In 1777, five families of mixed Mexican and African heritage arrived in Alta California with the Spanish to help establish El Pueblo de San José de Guadalupe.
“They grew the food for the presidios, the military installations in the Bay Area,” explains local historian Jan Batiste Adkins, who’s written three books on the history of African Americans in the Bay Area. Adkins says those are the first Black families in the South Bay she’s found records for.
She notes there have historically been very few African Americans who have lived on the Peninsula and in the South Bay. This explains the relative lack of awareness of their cultural and economic contributions to those areas, particularly compared to those of the much larger Black communities in San Francisco and Oakland. But that’s not to say the South Bay’s Black communities have not been influential, from “since before the beginning,” she says.
Mexico abolished slavery in 1829, but it took the United States until 1865 to officially do so. And although California was admitted to the Union in 1850 as a “free state,” the experience of Black residents here was complicated. There was even a slave market in Los Angeles. Some Southerners who came to California after the Gold Rush brought slaves with them, and a number of them subsequently sued to secure their freedom.

“Many of the families that came here came as freed men and women from the East Coast. Many of them [also] came as slaves, and found freedom here in California,” Adkins says.
First Draft of Black History
In the mid-19th century, a number of Black newspapers, like the Pacific Appeal, Mirror of the Times and the Elevator, emerged in San Francisco. Today, they remain a treasure trove of tidbits of early Black history in the region.
Consider this plea for subscriptions in the very first issue of the Pacific Appeal, in April 1862:
Reader! Our first number is before you. Will you sustain us in our infant enterprise? We have engaged in an undertaking which requires pecuniary outlay, energy, perseverance and ability. We have “Set our boat before the blast, Our breast before the gun,” and while there is a breeze to swell our canvas we will continue our voyage; — while we have a hand to wield a weapon (the pen,) we will battle against oppression and injustice. Will you support us?
“I just fell in love with reading about the history of African Americans,” Adkins said. “Those newspapers were published in San Francisco, and those newspapers carried the stories of local pioneers, not only in San Francisco, but in the entire Bay Area.”
African Americans in the South Bay built homes, churches and schools. They were abolitionists before the Civil War, and sued for civil rights afterward. But the community was tiny, less than 100 people through much of the 19th century, according to Adkins.
That changed with the Great Migration beginning in the early 20th century, as African Americans from southern and midwestern states seeking new economic opportunities were drawn to cities like San Jose, Palo Alto and Milpitas.

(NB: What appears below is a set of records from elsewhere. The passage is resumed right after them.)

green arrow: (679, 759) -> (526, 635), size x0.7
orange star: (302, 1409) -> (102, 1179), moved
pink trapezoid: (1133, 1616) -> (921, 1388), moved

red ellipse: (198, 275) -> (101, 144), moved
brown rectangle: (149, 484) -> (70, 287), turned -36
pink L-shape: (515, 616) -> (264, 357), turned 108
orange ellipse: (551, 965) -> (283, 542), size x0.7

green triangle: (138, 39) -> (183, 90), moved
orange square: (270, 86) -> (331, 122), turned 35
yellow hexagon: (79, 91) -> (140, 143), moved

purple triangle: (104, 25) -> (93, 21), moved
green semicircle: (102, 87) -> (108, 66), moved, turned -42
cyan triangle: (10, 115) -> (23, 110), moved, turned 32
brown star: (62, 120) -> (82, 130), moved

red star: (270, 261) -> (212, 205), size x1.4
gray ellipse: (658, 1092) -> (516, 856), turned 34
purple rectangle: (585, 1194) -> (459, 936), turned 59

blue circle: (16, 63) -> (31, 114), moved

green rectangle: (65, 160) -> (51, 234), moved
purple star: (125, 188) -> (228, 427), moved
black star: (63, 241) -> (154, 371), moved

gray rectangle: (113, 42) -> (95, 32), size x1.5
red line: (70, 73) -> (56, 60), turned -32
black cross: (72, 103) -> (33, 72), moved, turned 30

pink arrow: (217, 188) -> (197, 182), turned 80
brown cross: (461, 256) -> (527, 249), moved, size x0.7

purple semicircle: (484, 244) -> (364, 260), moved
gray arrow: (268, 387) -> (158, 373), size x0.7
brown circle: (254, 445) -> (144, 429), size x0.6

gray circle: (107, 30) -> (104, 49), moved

After World War II, some African Americans who had first arrived elsewhere in the Bay Area for military manufacturing jobs, later moved to the South Bay and the Peninsula for other industrial work, especially at Ford Motor Company in Milpitas. A number of large technology companies, like IBM, were also hiring, as were local governments and universities.
But newly arrived African Americans quickly discovered they were shut out from living in most South Bay neighborhoods due to “redlining” and other discriminatory local housing policies.
There were some exceptions, however, although few and far between. Adkins says some companies, like IBM, built worker housing where Black employees and their families could stay. And legendary Bay Area real estate developer Joseph Eichler famously did not discriminate.

In 1967, Harry Edwards, a young San Jose State University faculty member and former student athlete, organized a demonstration on the first day of fall semester to protest the lack of student housing available to Black football players.
Former KQED host Belva Davis, then with KPIX, reported, “Protesting groups have given the administration until 11 a.m. Friday to do something about the situation, or else they say they’ll stop the coming weekend football game.”